(Your assignment)
All entries are to be returned verbatim.

(Records shown)
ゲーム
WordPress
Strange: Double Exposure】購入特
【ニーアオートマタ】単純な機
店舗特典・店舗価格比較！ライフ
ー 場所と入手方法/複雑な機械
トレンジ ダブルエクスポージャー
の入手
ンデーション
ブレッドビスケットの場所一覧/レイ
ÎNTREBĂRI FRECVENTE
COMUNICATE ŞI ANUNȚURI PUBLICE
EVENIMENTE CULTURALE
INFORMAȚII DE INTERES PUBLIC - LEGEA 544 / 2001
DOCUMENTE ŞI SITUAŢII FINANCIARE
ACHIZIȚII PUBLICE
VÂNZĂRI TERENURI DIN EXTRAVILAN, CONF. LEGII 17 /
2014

(Written solution)
ゲーム
WordPress
Strange: Double Exposure】購入特
【ニーアオートマタ】単純な機
店舗特典・店舗価格比較！ライフ
ー 場所と入手方法/複雑な機械
トレンジ ダブルエクスポージャー
の入手
ンデーション
ブレッドビスケットの場所一覧/レイ
ÎNTREBĂRI FRECVENTE
COMUNICATE ŞI ANUNȚURI PUBLICE
EVENIMENTE CULTURALE
INFORMAȚII DE INTERES PUBLIC - LEGEA 544 / 2001
DOCUMENTE ŞI SITUAŢII FINANCIARE
ACHIZIȚII PUBLICE
VÂNZĂRI TERENURI DIN EXTRAVILAN, CONF. LEGII 17 /
2014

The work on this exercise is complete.